To do >> Your task is to restate the data word for word.

Available records >>
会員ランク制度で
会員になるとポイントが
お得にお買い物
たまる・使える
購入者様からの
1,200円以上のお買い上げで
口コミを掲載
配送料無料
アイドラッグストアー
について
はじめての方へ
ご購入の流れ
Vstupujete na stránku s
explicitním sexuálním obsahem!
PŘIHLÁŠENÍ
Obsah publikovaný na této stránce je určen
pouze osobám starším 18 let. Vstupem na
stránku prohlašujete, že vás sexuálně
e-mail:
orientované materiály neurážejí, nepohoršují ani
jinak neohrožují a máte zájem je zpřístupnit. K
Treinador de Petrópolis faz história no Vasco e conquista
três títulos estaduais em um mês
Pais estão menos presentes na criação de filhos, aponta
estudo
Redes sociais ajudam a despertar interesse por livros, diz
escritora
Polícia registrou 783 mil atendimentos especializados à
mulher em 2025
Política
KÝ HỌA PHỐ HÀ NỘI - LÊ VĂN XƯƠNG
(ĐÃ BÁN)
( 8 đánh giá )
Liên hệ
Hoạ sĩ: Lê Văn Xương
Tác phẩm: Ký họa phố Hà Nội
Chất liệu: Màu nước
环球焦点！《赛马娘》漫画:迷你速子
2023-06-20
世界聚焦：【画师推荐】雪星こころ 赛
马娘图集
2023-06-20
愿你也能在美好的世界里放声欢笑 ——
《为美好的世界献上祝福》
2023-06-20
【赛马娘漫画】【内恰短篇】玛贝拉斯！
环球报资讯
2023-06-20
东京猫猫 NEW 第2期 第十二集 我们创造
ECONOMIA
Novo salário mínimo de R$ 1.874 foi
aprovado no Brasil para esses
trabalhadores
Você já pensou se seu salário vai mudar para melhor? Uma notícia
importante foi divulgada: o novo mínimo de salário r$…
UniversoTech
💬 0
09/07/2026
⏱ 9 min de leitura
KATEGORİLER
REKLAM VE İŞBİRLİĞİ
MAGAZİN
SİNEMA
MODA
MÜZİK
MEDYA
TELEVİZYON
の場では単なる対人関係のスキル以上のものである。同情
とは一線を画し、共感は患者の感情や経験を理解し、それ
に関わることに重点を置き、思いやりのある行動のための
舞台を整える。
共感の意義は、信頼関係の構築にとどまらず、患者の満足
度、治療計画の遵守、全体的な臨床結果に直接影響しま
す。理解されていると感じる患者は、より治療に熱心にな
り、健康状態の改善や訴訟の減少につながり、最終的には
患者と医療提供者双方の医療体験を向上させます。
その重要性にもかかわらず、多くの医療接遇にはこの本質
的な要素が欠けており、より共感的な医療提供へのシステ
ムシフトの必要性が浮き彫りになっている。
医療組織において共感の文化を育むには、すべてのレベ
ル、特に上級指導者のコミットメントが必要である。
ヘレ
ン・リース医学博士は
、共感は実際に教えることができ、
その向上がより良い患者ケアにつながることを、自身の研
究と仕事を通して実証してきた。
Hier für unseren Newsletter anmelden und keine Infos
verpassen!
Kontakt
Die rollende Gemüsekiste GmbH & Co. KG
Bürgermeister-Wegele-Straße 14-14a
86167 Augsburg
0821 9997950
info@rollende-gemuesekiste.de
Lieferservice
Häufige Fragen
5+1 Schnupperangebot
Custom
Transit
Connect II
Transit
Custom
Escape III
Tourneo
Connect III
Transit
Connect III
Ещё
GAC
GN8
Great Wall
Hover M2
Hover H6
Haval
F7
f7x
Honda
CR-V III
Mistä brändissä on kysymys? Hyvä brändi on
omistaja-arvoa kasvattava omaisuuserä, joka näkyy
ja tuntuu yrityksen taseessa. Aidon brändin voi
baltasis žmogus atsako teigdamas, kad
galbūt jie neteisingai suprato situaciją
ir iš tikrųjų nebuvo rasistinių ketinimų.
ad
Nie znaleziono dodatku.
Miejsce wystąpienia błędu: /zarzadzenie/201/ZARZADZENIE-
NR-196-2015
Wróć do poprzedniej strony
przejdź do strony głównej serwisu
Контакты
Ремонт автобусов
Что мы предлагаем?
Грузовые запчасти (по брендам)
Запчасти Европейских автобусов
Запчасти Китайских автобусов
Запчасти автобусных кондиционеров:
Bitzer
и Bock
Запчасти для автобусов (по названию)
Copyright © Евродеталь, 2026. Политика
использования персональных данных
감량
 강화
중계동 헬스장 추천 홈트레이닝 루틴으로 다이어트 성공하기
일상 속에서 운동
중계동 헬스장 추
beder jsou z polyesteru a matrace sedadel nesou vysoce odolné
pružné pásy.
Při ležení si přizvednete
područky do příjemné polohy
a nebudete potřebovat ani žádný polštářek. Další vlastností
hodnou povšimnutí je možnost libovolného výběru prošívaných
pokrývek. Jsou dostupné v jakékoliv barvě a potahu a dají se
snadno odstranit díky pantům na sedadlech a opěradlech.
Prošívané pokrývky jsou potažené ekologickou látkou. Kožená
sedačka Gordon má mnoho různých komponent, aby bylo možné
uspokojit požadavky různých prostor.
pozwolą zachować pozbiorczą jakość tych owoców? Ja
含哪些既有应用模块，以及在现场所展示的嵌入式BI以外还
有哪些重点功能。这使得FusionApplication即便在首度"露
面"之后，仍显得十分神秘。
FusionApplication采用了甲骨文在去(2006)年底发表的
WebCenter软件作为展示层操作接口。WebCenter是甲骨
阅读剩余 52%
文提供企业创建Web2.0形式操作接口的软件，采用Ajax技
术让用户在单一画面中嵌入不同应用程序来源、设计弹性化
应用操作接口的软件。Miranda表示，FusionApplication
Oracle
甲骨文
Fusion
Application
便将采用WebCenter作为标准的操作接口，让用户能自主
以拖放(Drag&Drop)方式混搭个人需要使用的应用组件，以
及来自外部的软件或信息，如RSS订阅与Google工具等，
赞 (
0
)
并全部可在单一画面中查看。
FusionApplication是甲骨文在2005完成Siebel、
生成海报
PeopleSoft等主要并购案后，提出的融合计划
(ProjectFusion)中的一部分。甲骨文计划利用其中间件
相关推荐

Answer below >>
会員ランク制度で
会員になるとポイントが
お得にお買い物
たまる・使える
購入者様からの
1,200円以上のお買い上げで
口コミを掲載
配送料無料
アイドラッグストアー
について
はじめての方へ
ご購入の流れ
Vstupujete na stránku s
explicitním sexuálním obsahem!
PŘIHLÁŠENÍ
Obsah publikovaný na této stránce je určen
pouze osobám starším 18 let. Vstupem na
stránku prohlašujete, že vás sexuálně
e-mail:
orientované materiály neurážejí, nepohoršují ani
jinak neohrožují a máte zájem je zpřístupnit. K
Treinador de Petrópolis faz história no Vasco e conquista
três títulos estaduais em um mês
Pais estão menos presentes na criação de filhos, aponta
estudo
Redes sociais ajudam a despertar interesse por livros, diz
escritora
Polícia registrou 783 mil atendimentos especializados à
mulher em 2025
Política
KÝ HỌA PHỐ HÀ NỘI - LÊ VĂN XƯƠNG
(ĐÃ BÁN)
( 8 đánh giá )
Liên hệ
Hoạ sĩ: Lê Văn Xương
Tác phẩm: Ký họa phố Hà Nội
Chất liệu: Màu nước
环球焦点！《赛马娘》漫画:迷你速子
2023-06-20
世界聚焦：【画师推荐】雪星こころ 赛
马娘图集
2023-06-20
愿你也能在美好的世界里放声欢笑 ——
《为美好的世界献上祝福》
2023-06-20
【赛马娘漫画】【内恰短篇】玛贝拉斯！
环球报资讯
2023-06-20
东京猫猫 NEW 第2期 第十二集 我们创造
ECONOMIA
Novo salário mínimo de R$ 1.874 foi
aprovado no Brasil para esses
trabalhadores
Você já pensou se seu salário vai mudar para melhor? Uma notícia
importante foi divulgada: o novo mínimo de salário r$…
UniversoTech
💬 0
09/07/2026
⏱ 9 min de leitura
KATEGORİLER
REKLAM VE İŞBİRLİĞİ
MAGAZİN
SİNEMA
MODA
MÜZİK
MEDYA
TELEVİZYON
の場では単なる対人関係のスキル以上のものである。同情
とは一線を画し、共感は患者の感情や経験を理解し、それ
に関わることに重点を置き、思いやりのある行動のための
舞台を整える。
共感の意義は、信頼関係の構築にとどまらず、患者の満足
度、治療計画の遵守、全体的な臨床結果に直接影響しま
す。理解されていると感じる患者は、より治療に熱心にな
り、健康状態の改善や訴訟の減少につながり、最終的には
患者と医療提供者双方の医療体験を向上させます。
その重要性にもかかわらず、多くの医療接遇にはこの本質
的な要素が欠けており、より共感的な医療提供へのシステ
ムシフトの必要性が浮き彫りになっている。
医療組織において共感の文化を育むには、すべてのレベ
ル、特に上級指導者のコミットメントが必要である。
ヘレ
ン・リース医学博士は
、共感は実際に教えることができ、
その向上がより良い患者ケアにつながることを、自身の研
究と仕事を通して実証してきた。
Hier für unseren Newsletter anmelden und keine Infos
verpassen!
Kontakt
Die rollende Gemüsekiste GmbH & Co. KG
Bürgermeister-Wegele-Straße 14-14a
86167 Augsburg
0821 9997950
info@rollende-gemuesekiste.de
Lieferservice
Häufige Fragen
5+1 Schnupperangebot
Custom
Transit
Connect II
Transit
Custom
Escape III
Tourneo
Connect III
Transit
Connect III
Ещё
GAC
GN8
Great Wall
Hover M2
Hover H6
Haval
F7
f7x
Honda
CR-V III
Mistä brändissä on kysymys? Hyvä brändi on
omistaja-arvoa kasvattava omaisuuserä, joka näkyy
ja tuntuu yrityksen taseessa. Aidon brändin voi
baltasis žmogus atsako teigdamas, kad
galbūt jie neteisingai suprato situaciją
ir iš tikrųjų nebuvo rasistinių ketinimų.
ad
Nie znaleziono dodatku.
Miejsce wystąpienia błędu: /zarzadzenie/201/ZARZADZENIE-
NR-196-2015
Wróć do poprzedniej strony
przejdź do strony głównej serwisu
Контакты
Ремонт автобусов
Что мы предлагаем?
Грузовые запчасти (по брендам)
Запчасти Европейских автобусов
Запчасти Китайских автобусов
Запчасти автобусных кондиционеров:
Bitzer
и Bock
Запчасти для автобусов (по названию)
Copyright © Евродеталь, 2026. Политика
использования персональных данных
감량
 강화
중계동 헬스장 추천 홈트레이닝 루틴으로 다이어트 성공하기
일상 속에서 운동
중계동 헬스장 추
beder jsou z polyesteru a matrace sedadel nesou vysoce odolné
pružné pásy.
Při ležení si přizvednete
područky do příjemné polohy
a nebudete potřebovat ani žádný polštářek. Další vlastností
hodnou povšimnutí je možnost libovolného výběru prošívaných
pokrývek. Jsou dostupné v jakékoliv barvě a potahu a dají se
snadno odstranit díky pantům na sedadlech a opěradlech.
Prošívané pokrývky jsou potažené ekologickou látkou. Kožená
sedačka Gordon má mnoho různých komponent, aby bylo možné
uspokojit požadavky různých prostor.
pozwolą zachować pozbiorczą jakość tych owoców? Ja
含哪些既有应用模块，以及在现场所展示的嵌入式BI以外还
有哪些重点功能。这使得FusionApplication即便在首度"露
面"之后，仍显得十分神秘。
FusionApplication采用了甲骨文在去(2006)年底发表的
WebCenter软件作为展示层操作接口。WebCenter是甲骨
阅读剩余 52%
文提供企业创建Web2.0形式操作接口的软件，采用Ajax技
术让用户在单一画面中嵌入不同应用程序来源、设计弹性化
应用操作接口的软件。Miranda表示，FusionApplication
Oracle
甲骨文
Fusion
Application
便将采用WebCenter作为标准的操作接口，让用户能自主
以拖放(Drag&Drop)方式混搭个人需要使用的应用组件，以
及来自外部的软件或信息，如RSS订阅与Google工具等，
赞 (
0
)
并全部可在单一画面中查看。
FusionApplication是甲骨文在2005完成Siebel、
生成海报
PeopleSoft等主要并购案后，提出的融合计划
(ProjectFusion)中的一部分。甲骨文计划利用其中间件
相关推荐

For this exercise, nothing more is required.